Where Have You Gone, Marcus Welby?


Being a child of the 1960’s, I know television messed with my head in ways that I will probably never be able to truly fathom. The tail end of the Baby Boomers grew up with not only having the crap scared out of us after watching The Twilight Zone (anybody else remember the episode with the talking ventriloquist’s dummy? That one episode kick started a sleeping disorder that persists to this day,) and sitcoms where nobody had sex, everybody was invited to the neighborhood block party—even the neighbors nobody liked—and father really did know best.

I liked the sitcoms and the thrillers of the era and I loved the dramas, especially Marcus Welby, M.D.

Dr. Welby was a widower in his sixties who shared his comfortable home and thriving practice with young motorcycle riding hothead, Dr. Steven Kiley. Dr. Kiley was a poor but brilliant new physician who was able to relate to the Youth Crowd with groovy ease. Mark and Steve had their differences when it came to patient care but at the end of each episode what was best for the patient always triumphed. The duo often ganged up on their unsuspecting patients and dropped in on them at work or at home to make sure they were taking their blood pressure medication and not doing anything fun like drinking Bloody Mary’s and seven in the morning but the message was clear: the good doctors cared more about the health and well-being of their patients than quite often the patients did themselves.

Rounding out the microcosm of medical utopia was Consuela, a human dynamo who was a combination receptionist, scheduler, nurse and general gentle female influence. She also took care of insurance, gave immunizations, bandaged knees and probably could have filled in as an anesthesiologist in a pinch. In Marcus Welby’s world, no one had ever heard of Medicare Part B (or unions, apparently).

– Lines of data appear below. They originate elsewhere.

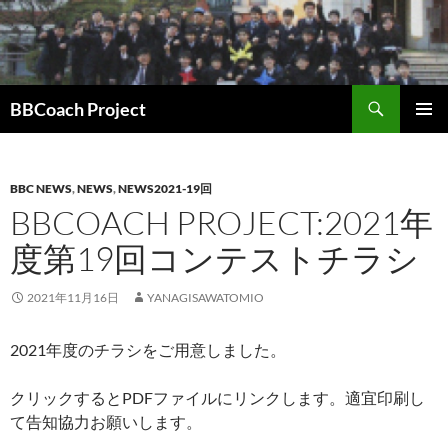
コ
ン
テ
ン
検
ツ
BBCoach Project
索
へ
メインメ
ス
ニュー
キ
BBC NEWS
,
NEWS
,
NEWS2021-19回
ッ
BBCOACH PROJECT:2021年
プ
度第19回コンテストチラシ
2021年11月16日
YANAGISAWATOMIO
2021年度のチラシをご用意しました。
クリックするとPDFファイルにリンクします。適宜印刷し
て告知協力お願いします。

I think about Dr. Welby whenever I’m forced to participate in the morass health care has become. I also think about him when I’m at a doctor’s appointment and my doctor introduces himself each time he sees me as if we’d never met before.

Dr. Welby would remember me, I think but don’t have the nerve to say to my physician holding a laptop and wearing a glazed expression. Dr. Welby would also recall the name of my husband, my children and what my hobbies are.

In addition to knowing each of his patients and caring about them as if they were his own children, or at least step-children, Dr. Welby specialized in follow-up care. If a husband who could no longer perform in the bedroom with his wife but had no trouble at all with his lady friend went to see Dr. Welby, Dr. Welby, after making sure there was nothing organically wrong with Mr. Wanderlust, promptly kicked said patient in the ass (figuratively, of course) and gave him a short but pointed lesson on How to Be a Decent Human Being.

Eventually I am sure I would probably resent that kind of deep and probing interest in my life and I do think it might be a bit of a drag to have your doctor show up at your house with lab results but I would like a little something injected into our health care system. Eye contact, perhaps.

I appreciate my doctors and I realize they are overwhelmed with heavy caseloads, Medicaid and rolls and rolls of red tape. I like them and I’m grateful they had the brains and fortitude to make it through medical school while large portion of the rest of us were lying around watching reruns of Marcus Welby. I’m glad they’re there; I just wish they were more…there.

See what I mean? Television messed me up completely.